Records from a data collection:
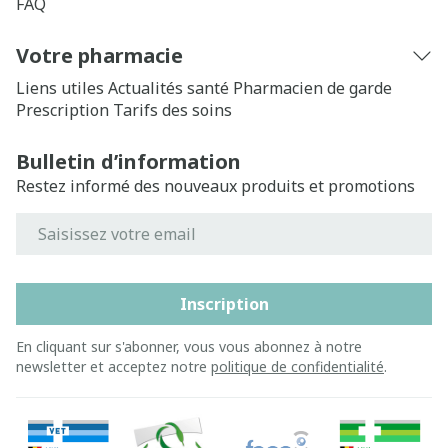
FAQ
Votre pharmacie
Liens utiles
Actualités santé
Pharmacien de garde
Prescription
Tarifs des soins
Bulletin d’information
Restez informé des nouveaux produits et promotions
Adresse mail
Inscription
En cliquant sur s'abonner, vous vous abonnez à notre
newsletter et acceptez notre
politique de confidentialité
.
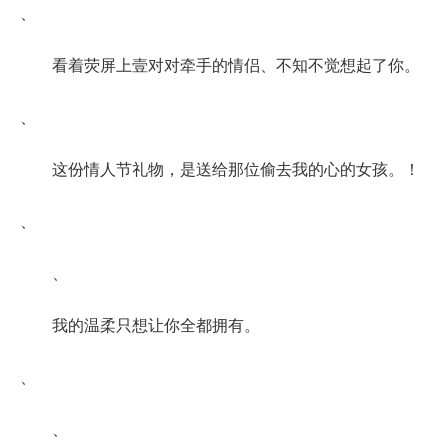
、
看着荧屏上壹对对牵手的情侣、不知不觉想起了你。
、
这份情人节礼物，是送给那位偷去我的心的女孩。！
、
、
我的温柔只想让你全都拥有。
、
、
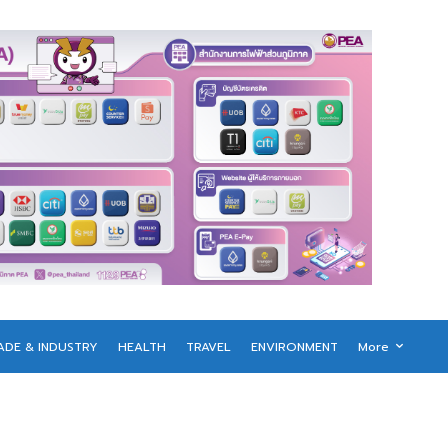
ADE & INDUSTRY
HEALTH
TRAVEL
ENVIRONMENT
More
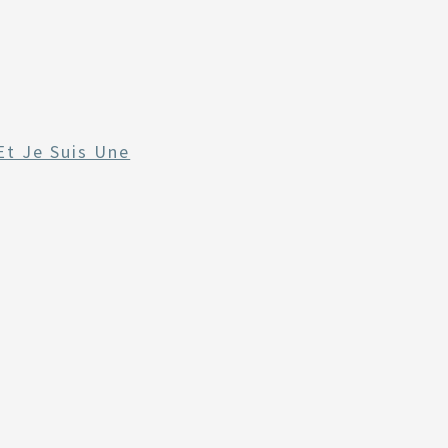
Et Je Suis Une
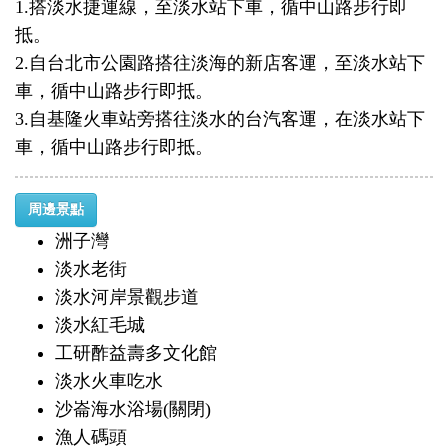
1.搭淡水捷運線，至淡水站下車，循中山路步行即
抵。
2.自台北市公園路搭往淡海的新店客運，至淡水站下
車，循中山路步行即抵。
3.自基隆火車站旁搭往淡水的台汽客運，在淡水站下
車，循中山路步行即抵。
周邊景點
洲子灣
淡水老街
淡水河岸景觀步道
淡水紅毛城
工研酢益壽多文化館
淡水火車吃水
沙崙海水浴場(關閉)
漁人碼頭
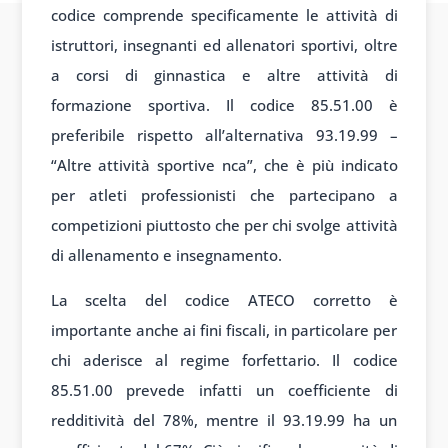
codice comprende specificamente le attività di
istruttori, insegnanti ed allenatori sportivi, oltre
a corsi di ginnastica e altre attività di
formazione sportiva. Il codice 85.51.00 è
preferibile rispetto all’alternativa 93.19.99 –
“Altre attività sportive nca”, che è più indicato
per atleti professionisti che partecipano a
competizioni piuttosto che per chi svolge attività
di allenamento e insegnamento.
La scelta del codice ATECO corretto è
importante anche ai fini fiscali, in particolare per
chi aderisce al regime forfettario. Il codice
85.51.00 prevede infatti un coefficiente di
redditività del 78%, mentre il 93.19.99 ha un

== Work item ==
Start at the line containing "istruttori, insegnanti ed". Repeat it and each line after it, word for word, to the end of the records.

== Response ==
istruttori, insegnanti ed allenatori sportivi, oltre
a corsi di ginnastica e altre attività di
formazione sportiva. Il codice 85.51.00 è
preferibile rispetto all’alternativa 93.19.99 –
“Altre attività sportive nca”, che è più indicato
per atleti professionisti che partecipano a
competizioni piuttosto che per chi svolge attività
di allenamento e insegnamento.
La scelta del codice ATECO corretto è
importante anche ai fini fiscali, in particolare per
chi aderisce al regime forfettario. Il codice
85.51.00 prevede infatti un coefficiente di
redditività del 78%, mentre il 93.19.99 ha un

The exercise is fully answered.